I’ve often wondered if these children in my life could possibly know how they have touched and changed my heart. With every one that has entered my life I have been captivated and they earn my allegiance the minute I learn they are coming.
When Ruby was only a few months old, her mom wasn’t feeling well and I was home on a break from school just dying to get some quality time with family, so they came for a few days and Erick and I had the honor of caring for Ruby during the night while the new mom rested. I will never forget Erick’s vigilance. He had never cared for a child so small and so when Ruby would wiggle and squirm Erick would dive out of the bed and slip her little passy into her mouth. I don’t think he slept at all the first night she stayed in the room with us and I couldn’t get the silly grin off my face from my amusement with his care for this sweet baby. It is with Ruby that he first learned how to hold an infant and he was beaming with pride when I would find him rocking her or preparing bottles for her. He was and remains to this day, smitten with little Ruby Doo.

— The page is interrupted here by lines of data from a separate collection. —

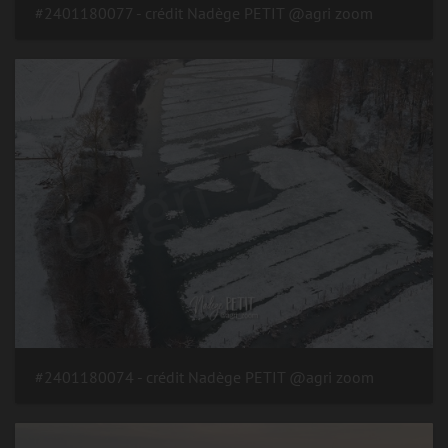
#2401180077 - crédit Nadège PETIT @agri zoom
#2401180074 - crédit Nadège PETIT @agri zoom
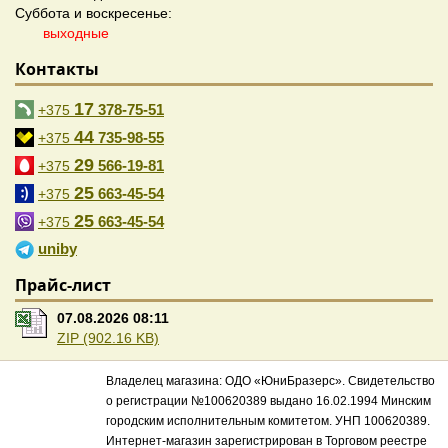
Суббота и воскресенье:
выходные
Контакты
17
378-75-51
+375
44
735-98-55
+375
29
566-19-81
+375
25
663-45-54
+375
25
663-45-54
+375
uniby
Прайс-лист
07.08.2026 08:11
ZIP (902.16 KB)
Владелец магазина: ОДО «ЮниБразерс». Свидетельство
о регистрации №100620389 выдано 16.02.1994 Минским
городским исполнительным комитетом. УНП 100620389.
Интернет-магазин зарегистрирован в Торговом реестре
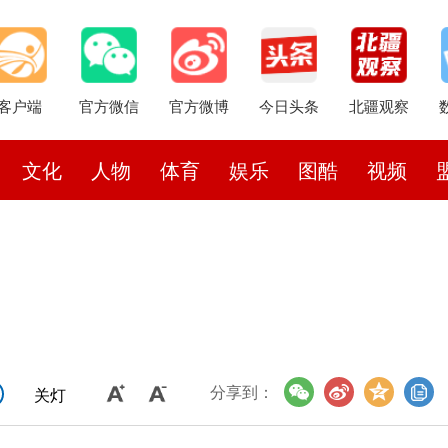
客户端
官方微信
官方微博
今日头条
北疆观察
文化
人物
体育
娱乐
图酷
视频
分享到：
关灯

When she was a little older, already walking and talking, she came back from time to time to spend the night here with her sister Grace. There is no other way for me to say how Ruby affected me other than to just say what I know. The child was so sweet she brought me to tears time and time again. She was content and cooperative and always quick with that sweet smile and her sweetness just captured my heart.
Ruby always adored Heather and loved getting to see Heather’s room and her pretty things and was often found cuddled up in her big cousin’s arms looking like all was well with the world in that loving embrace while Grace was my shadow getting much of my direct attention. I guess if there is anything I might need to say to sweet Ruby on her special day it is that I never failed to see, in the midst of all the excitement and business of life, just how precious and wonderful she is. If I could choose, of all the little girls in the world, the two that would be my nieces, I would choose the very same ones the Good Lord picked out for me Himself. He made the absolute perfect choice!

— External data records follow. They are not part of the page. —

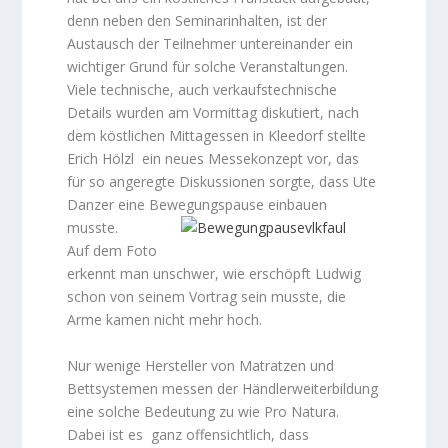
denn neben den Seminarinhalten, ist der
Austausch der Teilnehmer untereinander ein
wichtiger Grund für solche Veranstaltungen.
Viele technische, auch verkaufstechnische
Details wurden am Vormittag diskutiert, nach
dem köstlichen Mittagessen in Kleedorf stellte
Erich Hölzl ein neues Messekonzept vor, das
für so angeregte Diskussionen sorgte, dass Ute
Danzer eine Bewegungspause einbauen
musste.
Auf dem Foto
erkennt man unschwer, wie erschöpft Ludwig
schon von seinem Vortrag sein musste, die
Arme kamen nicht mehr hoch.
Nur wenige Hersteller von Matratzen und
Bettsystemen messen der Händlerweiterbildung
eine solche Bedeutung zu wie Pro Natura.
Dabei ist es ganz offensichtlich, dass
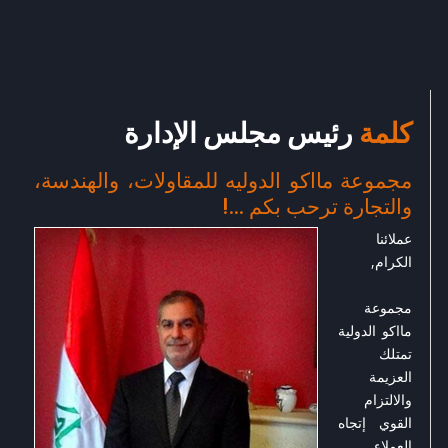
كلمة
رئيس مجلس الإدارة
مجموعة مااكو الدوليه للمقاولات، والهندسة،
والتجارة ترحب بكم ...!
عملائنا
الكرام,
مجموعة
مااكو الدولية
تمتلك
العزيمة
والالتزام
القوي إتجاه
العملاء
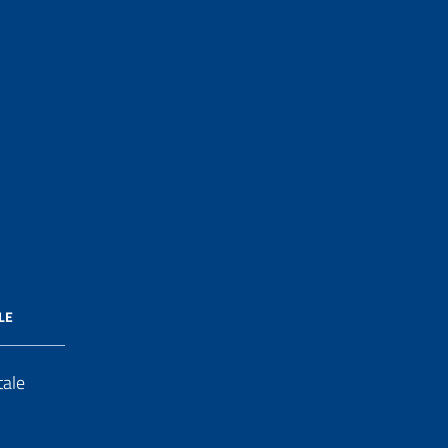
LE
tale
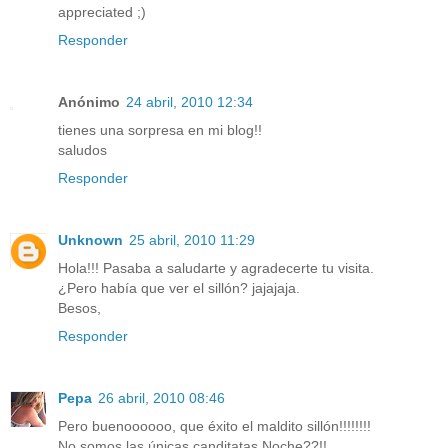
appreciated ;)
Responder
Anónimo
24 abril, 2010 12:34
tienes una sorpresa en mi blog!!
saludos
Responder
Unknown
25 abril, 2010 11:29
Hola!!! Pasaba a saludarte y agradecerte tu visita.
¿Pero había que ver el sillón? jajajaja.
Besos,
Responder
Pepa
26 abril, 2010 08:46
Pero buenoooooo, que éxito el maldito sillón!!!!!!!!
No somos las únicas canditatas Noche??!!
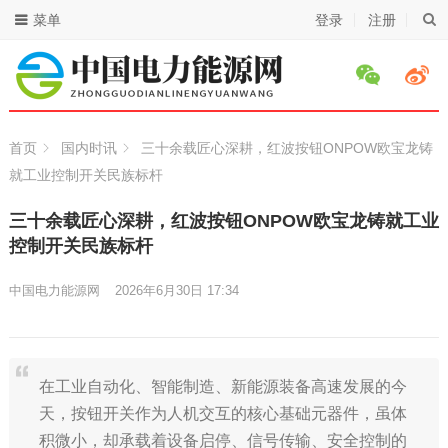
菜单
登录
注册
首页
国内时讯
三十余载匠心深耕，红波按钮ONPOW欧宝龙铸
就工业控制开关民族标杆
三十余载匠心深耕，红波按钮ONPOW欧宝龙铸就工业
控制开关民族标杆
中国电力能源网
2026年6月30日 17:34
在工业自动化、智能制造、新能源装备高速发展的今
天，按钮开关作为人机交互的核心基础元器件，虽体
积微小，却承载着设备启停、信号传输、安全控制的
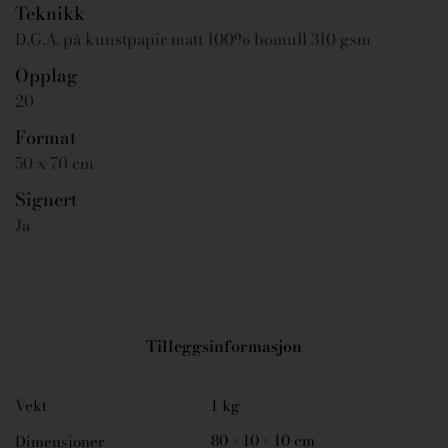
Teknikk
D.G.A. på kunstpapir matt 100% bomull 310 gsm
Opplag
20
Format
50 x 70 cm
Signert
Ja
Tilleggsinformasjon
Vekt
1 kg
80 × 10 × 10 cm
Dimensjoner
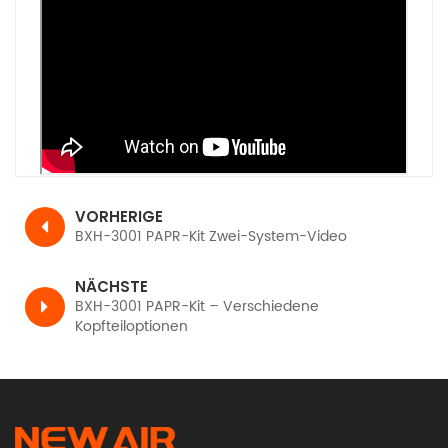
VORHERIGE
BXH-3001 PAPR-Kit Zwei-System-Video
NÄCHSTE
BXH-3001 PAPR-Kit – Verschiedene
Kopfteiloptionen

So on this day, in remembrance of Ruby, I wish her the happiest birthday yet and a year of wonder and excitement filled with learning and laughter. I would also like to say that the reason I am choosing to write as a way to honor these precious little ones in my life is because I am a word girl. I need to hear and see in order to know how others see me, how they feel about me, how it is that we are connected to each other and what about me matters to them. This is my way of giving, to the best of my ability, the love that I hold in my heart to these precious children who mean so much to me in the way that naturally flows from my heart…with my thoughts and words.
Written Lovingly for my sweet niece Ruby on her 11th birthday!
May all your days be blessed with joy, love, and grace and may you always know that no one shines brighter in your Anna’s eyes than you!